### Saved data entries
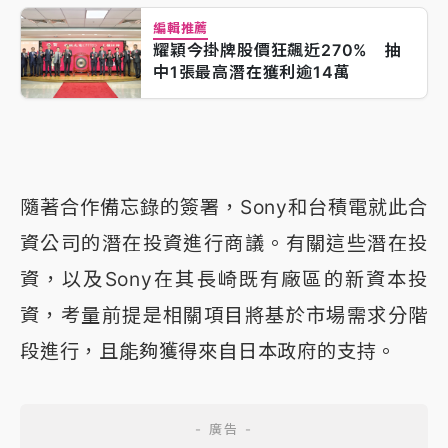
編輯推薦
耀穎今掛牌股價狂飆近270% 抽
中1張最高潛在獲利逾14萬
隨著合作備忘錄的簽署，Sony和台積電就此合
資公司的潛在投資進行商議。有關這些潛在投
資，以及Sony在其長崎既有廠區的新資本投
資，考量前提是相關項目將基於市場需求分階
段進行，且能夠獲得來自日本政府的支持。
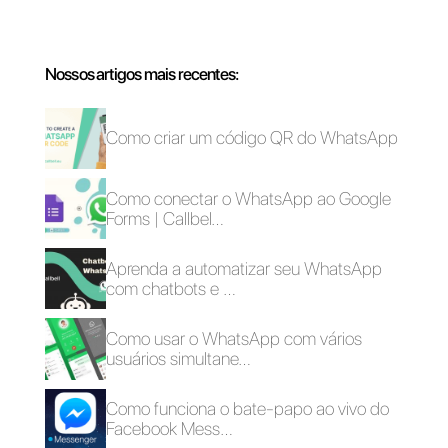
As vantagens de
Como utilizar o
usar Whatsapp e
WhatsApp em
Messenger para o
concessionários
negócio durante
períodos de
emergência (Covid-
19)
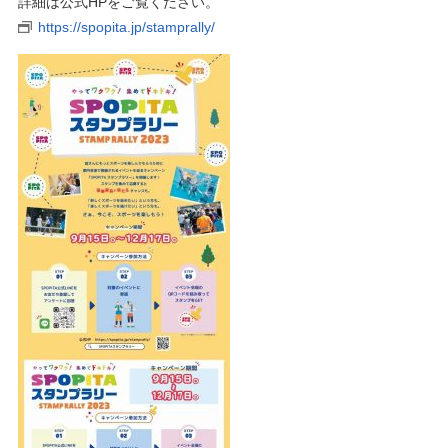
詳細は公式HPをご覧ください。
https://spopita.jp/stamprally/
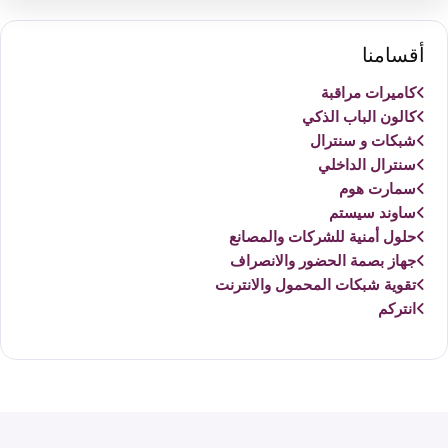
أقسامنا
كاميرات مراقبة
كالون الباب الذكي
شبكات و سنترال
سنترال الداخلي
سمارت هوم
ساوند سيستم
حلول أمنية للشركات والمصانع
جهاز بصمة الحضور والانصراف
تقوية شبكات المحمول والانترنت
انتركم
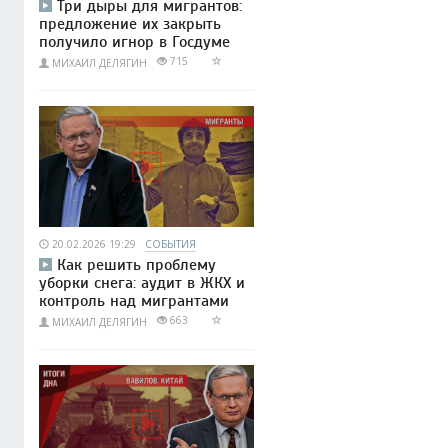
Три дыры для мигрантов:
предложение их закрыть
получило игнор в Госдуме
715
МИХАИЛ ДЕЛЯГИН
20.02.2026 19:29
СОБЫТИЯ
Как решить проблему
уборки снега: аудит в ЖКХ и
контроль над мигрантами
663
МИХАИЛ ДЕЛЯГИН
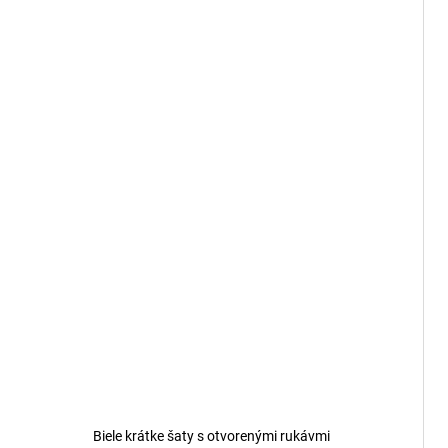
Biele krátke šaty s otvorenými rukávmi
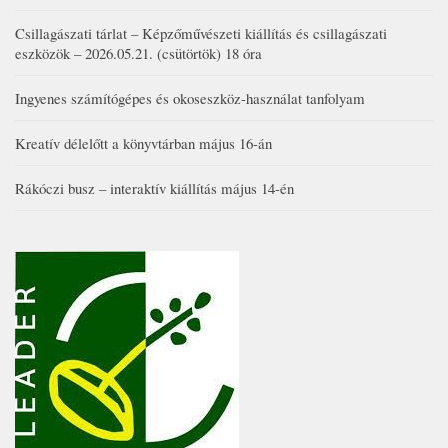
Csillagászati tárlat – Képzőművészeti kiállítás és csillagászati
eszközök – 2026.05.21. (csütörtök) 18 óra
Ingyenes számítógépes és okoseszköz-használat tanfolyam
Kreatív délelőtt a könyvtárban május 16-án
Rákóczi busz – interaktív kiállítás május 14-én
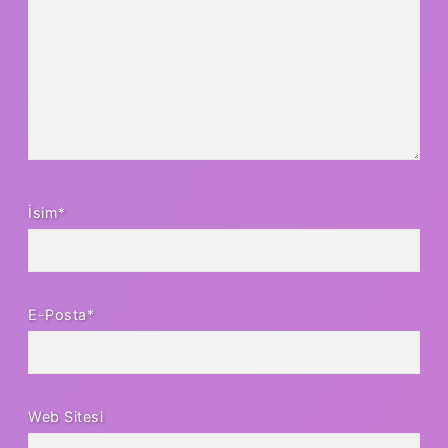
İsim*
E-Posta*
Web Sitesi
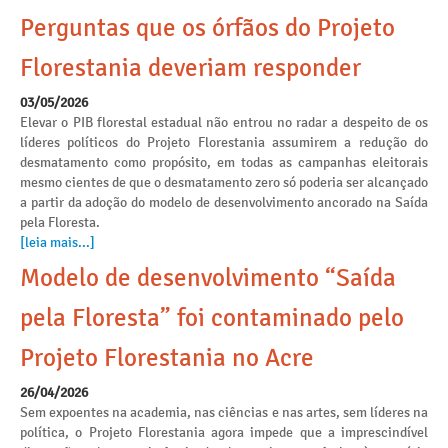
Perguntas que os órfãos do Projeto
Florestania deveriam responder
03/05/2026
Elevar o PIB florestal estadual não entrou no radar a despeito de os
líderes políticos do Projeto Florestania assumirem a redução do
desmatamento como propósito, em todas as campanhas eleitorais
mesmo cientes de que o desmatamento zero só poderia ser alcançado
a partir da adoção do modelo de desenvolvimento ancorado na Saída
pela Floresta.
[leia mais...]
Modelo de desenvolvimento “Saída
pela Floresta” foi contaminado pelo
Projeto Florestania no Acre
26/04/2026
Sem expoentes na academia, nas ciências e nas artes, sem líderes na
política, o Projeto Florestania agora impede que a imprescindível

### YOUR OBJECTIVE
Write every entry out again exactly, dropping the pictures.

### OUTPUT FOR THIS EXERCISE
編輯推薦
耀穎今掛牌股價狂飆近270% 抽
中1張最高潛在獲利逾14萬
隨著合作備忘錄的簽署，Sony和台積電就此合
資公司的潛在投資進行商議。有關這些潛在投
資，以及Sony在其長崎既有廠區的新資本投
資，考量前提是相關項目將基於市場需求分階
段進行，且能夠獲得來自日本政府的支持。
As vantagens de
Como utilizar o
usar Whatsapp e
WhatsApp em
Messenger para o
concessionários
negócio durante
períodos de
emergência (Covid-
19)
詳細は公式HPをご覧ください。
https://spopita.jp/stamprally/
أقسامنا
كاميرات مراقبة
كالون الباب الذكي
شبكات و سنترال
سنترال الداخلي
سمارت هوم
ساوند سيستم
حلول أمنية للشركات والمصانع
جهاز بصمة الحضور والانصراف
تقوية شبكات المحمول والانترنت
انتركم
Три дыры для мигрантов:
предложение их закрыть
получило игнор в Госдуме
715
МИХАИЛ ДЕЛЯГИН
20.02.2026 19:29
СОБЫТИЯ
Как решить проблему
уборки снега: аудит в ЖКХ и
контроль над мигрантами
663
МИХАИЛ ДЕЛЯГИН
Biele krátke šaty s otvorenými rukávmi
Csillagászati tárlat – Képzőművészeti kiállítás és csillagászati
eszközök – 2026.05.21. (csütörtök) 18 óra
Ingyenes számítógépes és okoseszköz-használat tanfolyam
Kreatív délelőtt a könyvtárban május 16-án
Rákóczi busz – interaktív kiállítás május 14-én
İsim*
E-Posta*
Web Sitesi
Perguntas que os órfãos do Projeto
Florestania deveriam responder
03/05/2026
Elevar o PIB florestal estadual não entrou no radar a despeito de os
líderes políticos do Projeto Florestania assumirem a redução do
desmatamento como propósito, em todas as campanhas eleitorais
mesmo cientes de que o desmatamento zero só poderia ser alcançado
a partir da adoção do modelo de desenvolvimento ancorado na Saída
pela Floresta.
[leia mais...]
Modelo de desenvolvimento “Saída
pela Floresta” foi contaminado pelo
Projeto Florestania no Acre
26/04/2026
Sem expoentes na academia, nas ciências e nas artes, sem líderes na
política, o Projeto Florestania agora impede que a imprescindível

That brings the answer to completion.